──────── EXTRACTED MATERIAL

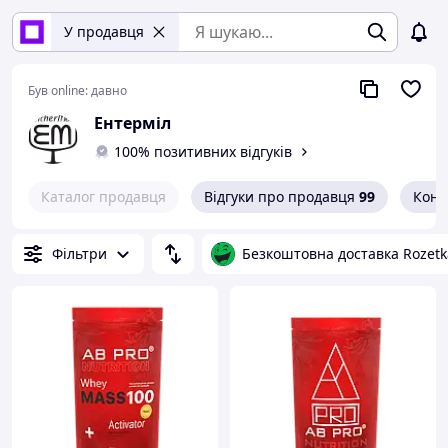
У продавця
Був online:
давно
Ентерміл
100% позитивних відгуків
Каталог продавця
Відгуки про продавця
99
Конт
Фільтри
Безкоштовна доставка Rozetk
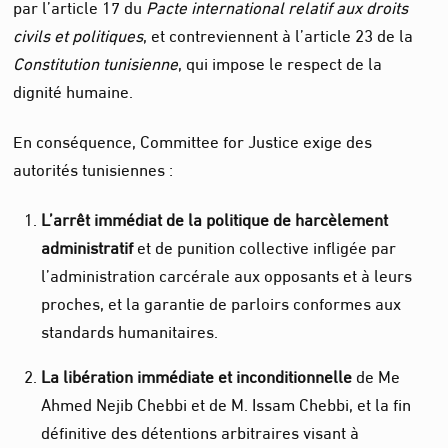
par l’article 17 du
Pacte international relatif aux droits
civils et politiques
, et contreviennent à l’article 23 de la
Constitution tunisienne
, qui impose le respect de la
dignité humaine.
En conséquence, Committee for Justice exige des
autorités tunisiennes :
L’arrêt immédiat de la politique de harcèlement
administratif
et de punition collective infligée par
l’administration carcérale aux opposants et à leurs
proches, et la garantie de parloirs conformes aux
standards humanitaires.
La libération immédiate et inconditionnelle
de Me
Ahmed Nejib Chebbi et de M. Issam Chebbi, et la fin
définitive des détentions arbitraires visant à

────────────────

[TASK ITEM] All of the data must be repeated exactly, except for the pictures.

[ANSWER TO THE PROBLEM]
У продавця
Був online:
давно
Ентерміл
100% позитивних відгуків
Каталог продавця
Відгуки про продавця
99
Конт
Фільтри
Безкоштовна доставка Rozetk
par l’article 17 du
Pacte international relatif aux droits
civils et politiques
, et contreviennent à l’article 23 de la
Constitution tunisienne
, qui impose le respect de la
dignité humaine.
En conséquence, Committee for Justice exige des
autorités tunisiennes :
L’arrêt immédiat de la politique de harcèlement
administratif
et de punition collective infligée par
l’administration carcérale aux opposants et à leurs
proches, et la garantie de parloirs conformes aux
standards humanitaires.
La libération immédiate et inconditionnelle
de Me
Ahmed Nejib Chebbi et de M. Issam Chebbi, et la fin
définitive des détentions arbitraires visant à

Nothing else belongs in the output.